Polonium trioxide
- Names: Systematic IUPAC name Polonium trioxide

Identifiers
- CAS Number: 12143-28-1;
- 3D model (JSmol): Interactive image;

Properties
- Chemical formula: PoO_{3}
- Molar mass: 256.98 g/mol

= Polonium trioxide =

Chemical compound

Polonium trioxide (also known as polonium(VI) oxide) is a chemical compound with the formula PoO_{3}. It is one of three oxides of polonium, the other two being polonium monoxide (PoO) and polonium dioxide (PoO_{2}). It is an interchalcogen that has so far only been detected in trace amounts.

==Preparation==
It has been reported that trace quantities of polonium trioxide form during the anodic deposition of polonium from acidic solutions. Although there is no experimental evidence for this, the fact that the deposit dissolves in hydrogen peroxide suggests that it contains polonium in a high oxidation state. It has been predicted that polonium trioxide may be formed by heating polonium dioxide and chromium trioxide together in air.

===Difficulty of preparation of polonium(VI) compounds===
It is very difficult to oxidize polonium beyond Po(IV); for example, the only hexahalide of polonium is the hexafluoride, PoF_{6}, and fluorine is already the most electronegative element (though polonium hexaiodide was once reportedly formed in the vapour phase, it immediately decomposed). However, the difficulty in obtaining polonium trioxide and polonates (containing the PoO_{4}^{2−} anion, analogous to sulfate, selenate, and tellurate) by direct oxidation of Po(IV) compounds may be due to the fact that polonium-210, while the most easily available isotope of polonium, is strongly radioactive.

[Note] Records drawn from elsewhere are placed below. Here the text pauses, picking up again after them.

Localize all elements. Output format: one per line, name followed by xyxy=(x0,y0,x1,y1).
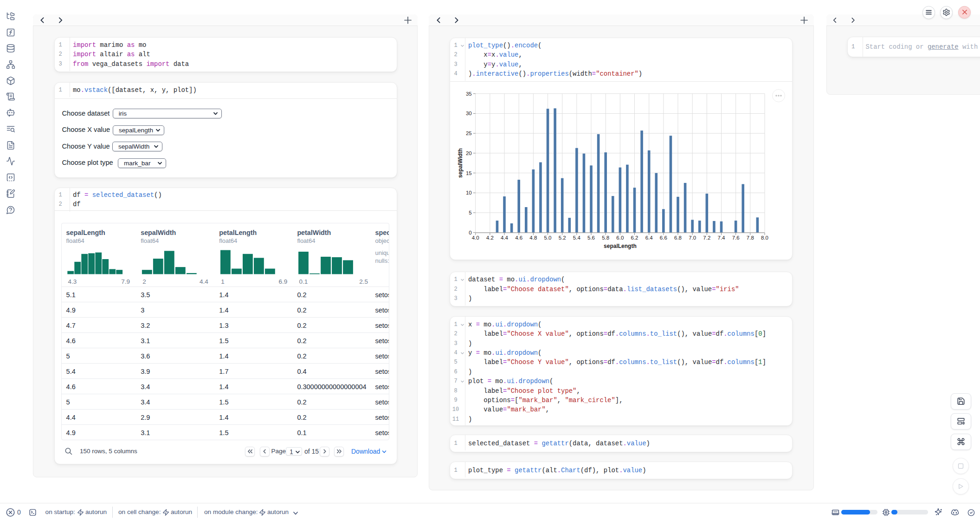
svg-text:6.4: 6.4 xyxy=(645,235,653,241)
svg-text:6.6: 6.6 xyxy=(660,235,667,241)
svg-text:4.0: 4.0 xyxy=(472,235,479,241)
svg-text:4.8: 4.8 xyxy=(529,235,537,241)
svg-text:7.4: 7.4 xyxy=(718,235,726,241)
svg-text:30: 30 xyxy=(466,111,472,116)
svg-text:10: 10 xyxy=(466,190,472,195)
svg-text:6.0: 6.0 xyxy=(616,235,624,241)
svg-text:20: 20 xyxy=(466,150,472,156)
svg-text:5.8: 5.8 xyxy=(602,235,609,241)
svg-text:35: 35 xyxy=(466,91,472,97)
svg-text:4.6: 4.6 xyxy=(515,235,522,241)
svg-text:0: 0 xyxy=(469,230,471,235)
svg-text:7.2: 7.2 xyxy=(703,235,710,241)
svg-text:5.2: 5.2 xyxy=(559,235,566,241)
svg-text:8.0: 8.0 xyxy=(761,235,768,241)
svg-text:5.4: 5.4 xyxy=(573,235,581,241)
svg-text:25: 25 xyxy=(466,130,472,136)
svg-text:6.8: 6.8 xyxy=(674,235,682,241)
svg-text:7.6: 7.6 xyxy=(732,235,740,241)
svg-text:5.6: 5.6 xyxy=(587,235,595,241)
svg-text:4.4: 4.4 xyxy=(501,235,509,241)
svg-text:sepalLength: sepalLength xyxy=(604,243,637,249)
svg-text:4.2: 4.2 xyxy=(486,235,494,241)
svg-text:5.0: 5.0 xyxy=(544,235,552,241)
svg-text:5: 5 xyxy=(469,210,471,215)
svg-text:6.2: 6.2 xyxy=(631,235,638,241)
svg-text:7.8: 7.8 xyxy=(747,235,754,241)
svg-text:7.0: 7.0 xyxy=(689,235,696,241)
svg-text:15: 15 xyxy=(466,170,472,176)
svg-text:sepalWidth: sepalWidth xyxy=(457,148,464,178)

Similar work with curium shows that it is easier to achieve higher oxidation states with longer-lived isotopes; thus, it may be easier to obtain Po(VI) (especially polonium trioxide) using the longer-lived polonium-208 or polonium-209. It has been suggested that Po(VI) might be more stabilized in anions such as PoF_{8}^{2−} or PoO_{6}^{6−}, like other high oxidation states.